Although image search has become a popular feature in many search engines, including Yahoo, MSN, Google, etc., the majority of image searches use little, if any, image information to rank the images. Instead, commonly only the text on the pages in which the image is embedded (text in the body of the page, anchor-text, image name, etc) is used.
In this paper, Yushi Jing and Shumeet Baluja propose an algorithm similar to PageRank that uses the similarity between images as implicit votes. "We cast the image-ranking problem into the task of identifying authority nodes on an inferred visual similarity graph and propose an algorithm to analyze the visual link structure that can be created among a group of images. Through an iterative procedure based on the PageRank computation, a numerical weight is assigned to each image; this measures its relative importance to the other images being considered." The paper assumes that people are more likely to go from an image to other similar images. "By treating images as web documents and their similarities as probabilistic visual hyperlinks, we estimate the likelihood of images visited by a user traversing through these visual-hyperlinks. Those with more estimated visits will be ranked higher than others."

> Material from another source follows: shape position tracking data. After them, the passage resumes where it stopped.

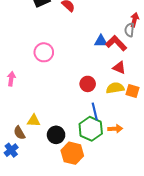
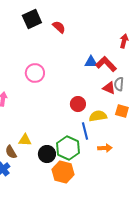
gray semicircle: (129, 30) -> (119, 84), moved
yellow semicircle: (115, 88) -> (98, 116), moved
green hexagon: (91, 129) -> (68, 148), moved

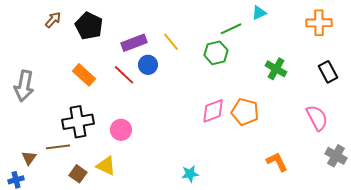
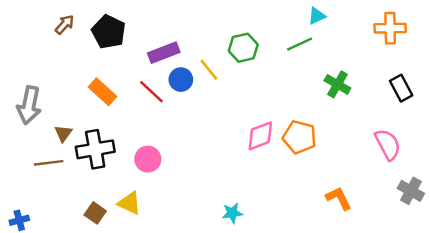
green line: (231, 29) -> (300, 44), moved
yellow line: (171, 42) -> (209, 70), moved
green hexagon: (216, 53) -> (243, 48), moved
brown line: (58, 147) -> (49, 163), moved
brown triangle: (29, 158) -> (63, 133), moved

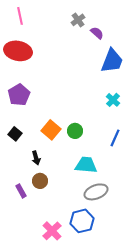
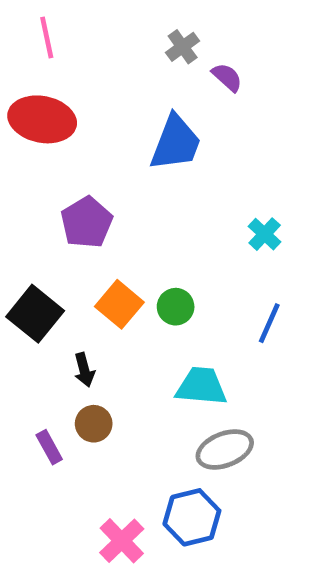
blue trapezoid: (112, 61) -> (176, 143), moved
purple pentagon: (19, 95) -> (87, 222), moved
black square: (15, 134) -> (35, 314), size x1.6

The system was tested on the most popular 2000 queries from Google Image Search on July 23rd, 2007, by applying the algorithm to the top 1000 results produced by Google's search engine and the results are promising: users found 83% less irrelevant images in the top 10 results, from 2.83 results in the current Google search engine to 0.47.
Shown here is a similarity graph generated from the top 1000 search results of "Mona-Lisa". The largest two images contain the highest rank.